Action item:
Count every line in the data below where "Read" occurs, then state that number and nothing more.

Exercise materials:
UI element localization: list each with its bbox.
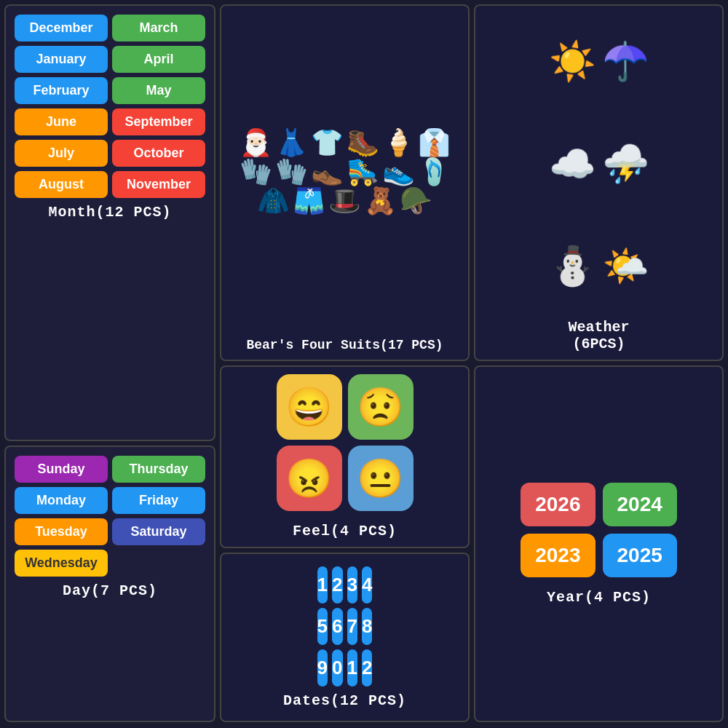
month-badge[interactable]: March [112,15,205,41]
bear-title: Bear's Four Suits(17 PCS) [221,338,468,352]
month-badge[interactable]: April [112,46,205,73]
month-badge[interactable]: July [15,140,108,167]
weather-icon: ☀️ [549,39,596,84]
clothing-item: 🩳 [293,188,325,214]
dates-title: Dates(12 PCS) [283,692,406,709]
bear-panel: 🎅🏻👗👕🥾🍦👔🧤🧤👞🛼👟🩴🧥🩳🎩🧸🪖 Bear's Four Suits(17 … [220,4,470,361]
clothing-scene: 🎅🏻👗👕🥾🍦👔🧤🧤👞🛼👟🩴🧥🩳🎩🧸🪖 [221,122,468,243]
date-badge[interactable]: 2 [332,566,342,604]
clothing-item: 🪖 [400,188,432,214]
bottom-middle: 😄😟😠😐 Feel(4 PCS) 123456789012 Dates(12 P… [220,365,470,722]
day-badge[interactable]: Monday [15,487,108,514]
month-badge[interactable]: February [15,77,108,104]
weather-icon: ☁️ [549,141,596,186]
clothing-item: 🍦 [382,130,415,156]
clothing-item: 🩴 [418,159,451,185]
month-badge[interactable]: September [112,108,205,135]
clothing-item: 🧤 [240,159,272,185]
date-badge[interactable]: 5 [317,608,328,645]
date-badge[interactable]: 6 [332,608,342,645]
date-badge[interactable]: 1 [347,649,357,687]
weather-icon: ⛄ [549,243,596,288]
date-badge[interactable]: 8 [362,608,372,645]
year-badge[interactable]: 2023 [521,534,595,577]
day-badge[interactable]: Tuesday [15,518,108,545]
feel-face: 😐 [348,446,414,511]
weather-icon: ⛈️ [602,141,649,186]
month-grid: DecemberMarchJanuaryAprilFebruaryMayJune… [15,15,205,198]
clothing-item: 🥾 [347,130,379,156]
day-badge[interactable]: Friday [112,487,205,514]
month-title: Month(12 PCS) [15,204,205,221]
feel-face: 😄 [277,374,342,440]
feel-grid: 😄😟😠😐 [277,374,414,511]
clothing-item: 🧸 [364,188,397,214]
date-badge[interactable]: 4 [362,566,372,604]
date-badge[interactable]: 0 [332,649,342,687]
month-panel: DecemberMarchJanuaryAprilFebruaryMayJune… [4,4,215,441]
day-badge[interactable]: Thursday [112,456,205,483]
month-badge[interactable]: August [15,171,108,198]
year-title: Year(4 PCS) [547,589,651,606]
month-badge[interactable]: January [15,46,108,73]
weather-icon: 🌤️ [602,243,649,288]
year-panel: 2026202420232025 Year(4 PCS) [474,365,724,722]
date-badge[interactable]: 9 [317,649,328,687]
main-container: DecemberMarchJanuaryAprilFebruaryMayJune… [0,0,728,728]
clothing-item: 👗 [275,130,308,156]
day-badge[interactable]: Sunday [15,456,108,483]
weather-panel: ☀️☂️☁️⛈️⛄🌤️ Weather(6PCS) [474,4,724,361]
date-badge[interactable]: 2 [362,649,372,687]
dates-grid: 123456789012 [317,566,373,687]
clothing-item: 🎩 [328,188,361,214]
feel-face: 😟 [348,374,414,440]
month-badge[interactable]: November [112,171,205,198]
clothing-item: 🎅🏻 [240,130,272,156]
clothing-item: 👟 [382,159,415,185]
clothing-item: 🧥 [257,188,290,214]
day-badge[interactable]: Wednesday [15,550,108,577]
month-badge[interactable]: May [112,77,205,104]
month-badge[interactable]: June [15,108,108,135]
weather-icon: ☂️ [602,39,649,84]
year-badge[interactable]: 2025 [603,534,677,577]
left-column: DecemberMarchJanuaryAprilFebruaryMayJune… [4,4,215,722]
day-badge[interactable]: Saturday [112,518,205,545]
clothing-item: 👞 [311,159,344,185]
day-title: Day(7 PCS) [15,582,205,599]
month-badge[interactable]: October [112,140,205,167]
dates-sub-panel: 123456789012 Dates(12 PCS) [220,553,470,722]
weather-title: Weather(6PCS) [568,319,629,352]
month-badge[interactable]: December [15,15,108,41]
year-badge[interactable]: 2026 [521,483,595,526]
year-badge[interactable]: 2024 [603,483,677,526]
feel-face: 😠 [277,446,342,511]
day-grid: SundayThursdayMondayFridayTuesdaySaturda… [15,456,205,577]
date-badge[interactable]: 1 [317,566,328,604]
weather-grid: ☀️☂️☁️⛈️⛄🌤️ [549,13,649,314]
clothing-item: 👕 [311,130,344,156]
date-badge[interactable]: 7 [347,608,357,645]
feel-title: Feel(4 PCS) [293,523,397,539]
date-badge[interactable]: 3 [347,566,357,604]
clothing-item: 👔 [418,130,451,156]
clothing-item: 🧤 [275,159,308,185]
year-grid: 2026202420232025 [521,483,677,577]
feel-sub-panel: 😄😟😠😐 Feel(4 PCS) [220,365,470,548]
clothing-item: 🛼 [347,159,379,185]
day-panel: SundayThursdayMondayFridayTuesdaySaturda… [4,446,215,722]
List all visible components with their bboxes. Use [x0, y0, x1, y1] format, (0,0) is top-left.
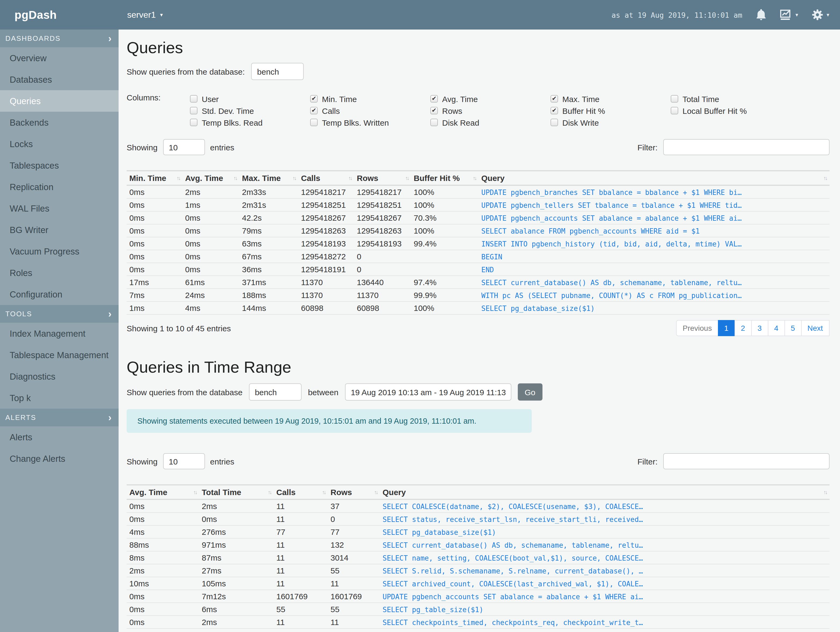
query-link[interactable]: END [481, 266, 494, 274]
column-checkbox[interactable]: Total Time [671, 93, 791, 105]
page-button[interactable]: Next [801, 320, 829, 336]
query-link[interactable]: UPDATE pgbench_accounts SET abalance = a… [481, 214, 742, 222]
page-size-input[interactable] [163, 139, 205, 155]
time-range-input[interactable] [345, 383, 511, 401]
sidebar-item[interactable]: WAL Files [0, 198, 118, 219]
page-button[interactable]: 1 [718, 320, 735, 336]
column-checkbox[interactable]: Max. Time [551, 93, 671, 105]
sort-icon[interactable]: ↑↓ [473, 173, 476, 181]
column-checkbox[interactable]: Local Buffer Hit % [671, 105, 791, 117]
sort-icon[interactable]: ↑↓ [374, 488, 377, 495]
query-link[interactable]: SELECT name, setting, COALESCE(boot_val,… [382, 554, 643, 562]
sidebar-item[interactable]: Replication [0, 176, 118, 198]
column-checkbox[interactable]: Disk Write [551, 117, 671, 128]
sort-icon[interactable]: ↑↓ [322, 488, 325, 495]
sort-icon[interactable]: ↑↓ [348, 173, 351, 181]
filter-input[interactable] [663, 139, 829, 155]
app-logo[interactable]: pgDash [0, 8, 118, 21]
page-button[interactable]: 5 [784, 320, 801, 336]
sidebar-item[interactable]: Roles [0, 262, 118, 284]
column-header-query[interactable]: Query↑↓ [478, 171, 829, 185]
filter-input-2[interactable] [663, 453, 829, 469]
server-select[interactable]: server1 ▾ [127, 10, 163, 20]
sidebar-item[interactable]: Backends [0, 112, 118, 133]
query-link[interactable]: SELECT current_database() AS db, scheman… [481, 279, 742, 287]
sidebar-item[interactable]: Locks [0, 133, 118, 155]
notifications-button[interactable] [756, 9, 766, 21]
column-checkbox[interactable]: Avg. Time [430, 93, 551, 105]
sidebar-item[interactable]: Databases [0, 69, 118, 90]
sidebar-item[interactable]: Change Alerts [0, 448, 118, 469]
cell-total-time: 2ms [199, 499, 274, 513]
query-link[interactable]: SELECT status, receive_start_lsn, receiv… [382, 515, 643, 524]
column-checkbox[interactable]: Temp Blks. Read [190, 117, 310, 128]
column-header-avg-time[interactable]: Avg. Time↑↓ [182, 171, 239, 185]
column-checkbox[interactable]: Calls [310, 105, 430, 117]
column-header-total-time[interactable]: Total Time↑↓ [199, 485, 274, 499]
query-link[interactable]: UPDATE pgbench_tellers SET tbalance = tb… [481, 201, 742, 209]
page-button[interactable]: 4 [767, 320, 785, 336]
page-button[interactable]: 3 [751, 320, 768, 336]
sort-icon[interactable]: ↑↓ [193, 488, 196, 495]
sort-icon[interactable]: ↑↓ [268, 488, 271, 495]
query-link[interactable]: UPDATE pgbench_accounts SET abalance = a… [382, 593, 643, 601]
query-link[interactable]: SELECT pg_database_size($1) [481, 304, 595, 312]
sidebar-item[interactable]: Configuration [0, 284, 118, 305]
page-button[interactable]: Previous [676, 320, 718, 336]
query-link[interactable]: SELECT current_database() AS db, scheman… [382, 541, 643, 549]
query-link[interactable]: UPDATE pgbench_branches SET bbalance = b… [481, 188, 742, 196]
column-checkbox[interactable]: Disk Read [430, 117, 551, 128]
query-link[interactable]: SELECT archived_count, COALESCE(last_arc… [382, 580, 643, 588]
sidebar-item[interactable]: Overview [0, 47, 118, 69]
column-checkbox[interactable]: Rows [430, 105, 551, 117]
sidebar-item[interactable]: Tablespace Management [0, 344, 118, 366]
column-checkbox[interactable]: User [190, 93, 310, 105]
sidebar-item[interactable]: Top k [0, 387, 118, 409]
column-header-buffer-hit[interactable]: Buffer Hit %↑↓ [411, 171, 478, 185]
sort-icon[interactable]: ↑↓ [234, 173, 237, 181]
column-header-min-time[interactable]: Min. Time↑↓ [126, 171, 182, 185]
column-checkbox[interactable]: Min. Time [310, 93, 430, 105]
sort-icon[interactable]: ↑↓ [177, 173, 180, 181]
sidebar-item[interactable]: Alerts [0, 426, 118, 448]
column-header-calls[interactable]: Calls↑↓ [298, 171, 354, 185]
sidebar-item[interactable]: Vacuum Progress [0, 241, 118, 262]
query-link[interactable]: WITH pc AS (SELECT pubname, COUNT(*) AS … [481, 291, 742, 299]
column-checkbox[interactable]: Temp Blks. Written [310, 117, 430, 128]
sidebar-item[interactable]: Queries [0, 90, 118, 112]
sidebar-item[interactable]: Diagnostics [0, 366, 118, 387]
column-checkbox[interactable]: Std. Dev. Time [190, 105, 310, 117]
query-link[interactable]: SELECT checkpoints_timed, checkpoints_re… [382, 619, 643, 627]
page-size-input-2[interactable] [163, 453, 205, 469]
query-link[interactable]: BEGIN [481, 253, 502, 261]
settings-menu-button[interactable]: ▾ [812, 9, 829, 21]
sidebar-section-dashboards[interactable]: DASHBOARDS › [0, 30, 118, 47]
column-checkbox[interactable]: Buffer Hit % [551, 105, 671, 117]
query-link[interactable]: SELECT pg_database_size($1) [382, 528, 496, 537]
database-input-range[interactable] [249, 383, 302, 401]
query-link[interactable]: SELECT COALESCE(datname, $2), COALESCE(u… [382, 502, 643, 511]
sidebar-section-alerts[interactable]: ALERTS › [0, 409, 118, 426]
column-header-query[interactable]: Query↑↓ [380, 485, 829, 499]
sidebar-item[interactable]: Index Management [0, 323, 118, 344]
sidebar-item[interactable]: Tablespaces [0, 155, 118, 176]
charts-menu-button[interactable]: ▾ [780, 10, 798, 20]
column-header-avg-time[interactable]: Avg. Time↑↓ [126, 485, 199, 499]
go-button[interactable]: Go [518, 383, 542, 401]
column-header-max-time[interactable]: Max. Time↑↓ [239, 171, 298, 185]
query-link[interactable]: SELECT S.relid, S.schemaname, S.relname,… [382, 567, 643, 575]
column-header-calls[interactable]: Calls↑↓ [274, 485, 328, 499]
page-button[interactable]: 2 [734, 320, 752, 336]
query-link[interactable]: SELECT pg_table_size($1) [382, 606, 483, 614]
sort-icon[interactable]: ↑↓ [405, 173, 408, 181]
query-link[interactable]: SELECT abalance FROM pgbench_accounts WH… [481, 227, 700, 235]
sort-icon[interactable]: ↑↓ [823, 488, 827, 495]
sidebar-item[interactable]: BG Writer [0, 219, 118, 241]
column-header-rows[interactable]: Rows↑↓ [328, 485, 380, 499]
sidebar-section-tools[interactable]: TOOLS › [0, 305, 118, 323]
column-header-rows[interactable]: Rows↑↓ [354, 171, 411, 185]
sort-icon[interactable]: ↑↓ [292, 173, 296, 181]
query-link[interactable]: INSERT INTO pgbench_history (tid, bid, a… [481, 240, 742, 248]
database-input[interactable] [251, 63, 304, 80]
sort-icon[interactable]: ↑↓ [823, 173, 827, 181]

Solution for this problem:
2